梅雨時期も中盤に差し掛かり、野生動物に先を越されてしまいました。見事にかじられてしまいました。そんなこともあり、慌てて全てのカボチャを収穫しました。
かじられたカボチャの軸を観察するとコルク状になっていたことから、すでに収穫時期であったのかもしれません。自然落下した後に、動物にかじられたかもしれない、そう思うことにしました。
カボチャ栽培の病虫害
遅冬
写真は3月28日の様子です。既に発生したウリハムシの幼虫がカボチャの葉の上を歩いている様子です。
この幼虫が大きくなると、背中の甲殻が黄土色になります。
早春
写真は4月2日のカボチャの苗の様子です。遅霜にあたってしまい、立ち枯れの症状を見せて、葉が黄変しかかっています。
写真は4月18日のカボチャの様子です。ウリハムシと思われる食害が見受けられるようになりました。
梅雨
梅雨時期に入って過度の湿潤状態に弱いカボチャは、病気が見られるようになりました。
葉っぱにうどんこ病が見られ白くなったつるや、手入れをした際につるを切り過ぎて傷んでしまったつるが見受けられました。
写真は6月16日の様子です。カボチャの葉にうどんこ病と見られる白カビが広がりつつあります。

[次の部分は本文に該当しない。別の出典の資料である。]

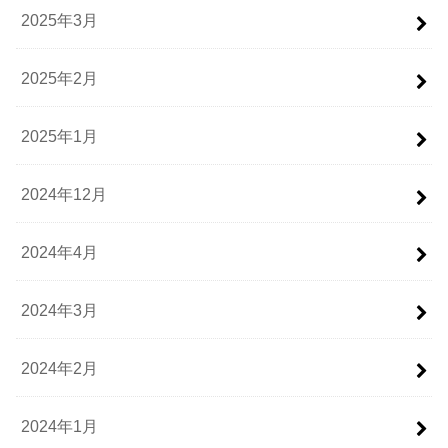
2025年3月
2025年2月
2025年1月
2024年12月
2024年4月
2024年3月
2024年2月
2024年1月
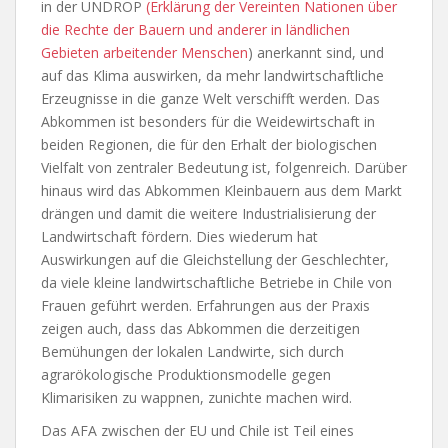
in der UNDROP
(Erklärung der Vereinten Nationen über
die Rechte der Bauern und anderer in ländlichen
Gebieten arbeitender Menschen
) anerkannt sind, und
auf das Klima auswirken, da mehr landwirtschaftliche
Erzeugnisse in die ganze Welt verschifft werden. Das
Abkommen ist besonders für die Weidewirtschaft in
beiden Regionen, die für den Erhalt der biologischen
Vielfalt von zentraler Bedeutung ist, folgenreich. Darüber
hinaus wird das Abkommen Kleinbauern aus dem Markt
drängen und damit die weitere Industrialisierung der
Landwirtschaft fördern. Dies wiederum hat
Auswirkungen auf die Gleichstellung der Geschlechter,
da viele kleine landwirtschaftliche Betriebe in Chile von
Frauen geführt werden. Erfahrungen aus der Praxis
zeigen auch, dass das Abkommen die derzeitigen
Bemühungen der lokalen Landwirte, sich durch
agrarökologische Produktionsmodelle gegen
Klimarisiken zu wappnen, zunichte machen wird.
Das AFA zwischen der EU und Chile ist Teil eines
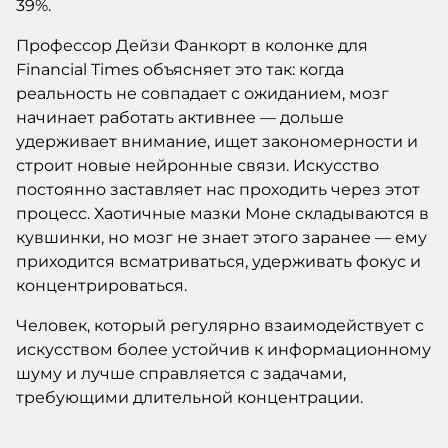
39%.
Профессор Дейзи Фанкорт в колонке для
Financial Times объясняет это так: когда
реальность не совпадает с ожиданием, мозг
начинает работать активнее — дольше
удерживает внимание, ищет закономерности и
строит новые нейронные связи. Искусство
постоянно заставляет нас проходить через этот
процесс. Хаотичные мазки Моне складываются в
кувшинки, но мозг не знает этого заранее — ему
приходится всматриваться, удерживать фокус и
концентрироваться.
Человек, который регулярно взаимодействует с
искусством более устойчив к информационному
шуму и лучше справляется с задачами,
требующими длительной концентрации.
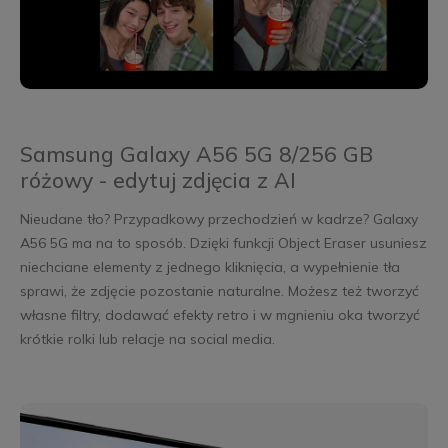
Samsung Galaxy A56 5G 8/256 GB
różowy - edytuj zdjęcia z AI
Nieudane tło? Przypadkowy przechodzień w kadrze? Galaxy
A56 5G ma na to sposób. Dzięki funkcji Object Eraser usuniesz
niechciane elementy z jednego kliknięcia, a wypełnienie tła
sprawi, że zdjęcie pozostanie naturalne. Możesz też tworzyć
własne filtry, dodawać efekty retro i w mgnieniu oka tworzyć
krótkie rolki lub relacje na social media.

さて梅雨時期になり、病虫害が目立つようになりました。
両端のカボチャの葉っぱには、うどんこ病が見られ白くなってしまいました。
真ん中のカボチャのつるが全体的に傷んでしまっていることから、処分することにしました。
獣害
写真は6月24日の様子です。
カボチャの実が食害にあったばかり、まだ腐っていなかったのが幸いでした。
まとめ
カボチャは戦国時代、ポルトガルの伝来船とともに東南アジアを通じて日本に伝わりました。原産地はアメリカ大陸で、乾燥気味のやせた土壌でも育てられ、常温で保存が効く野菜として重宝されています。
カボチャの栽培にとって、過湿状態が大敵です。梅雨時期にはうどんこ病に注意する必要があります。農家さんでは、ビニールハウス栽培を行い、湿度コントロールを行っているようです。
カボチャの立体栽培は、狭い場所でも栽培できるオススメの栽培方法です。
露地栽培でカボチャを栽培する場合、収穫時期にはマメに畑を見回り、収穫期の病虫害や獣害に注意する必要が有ることが分かりました。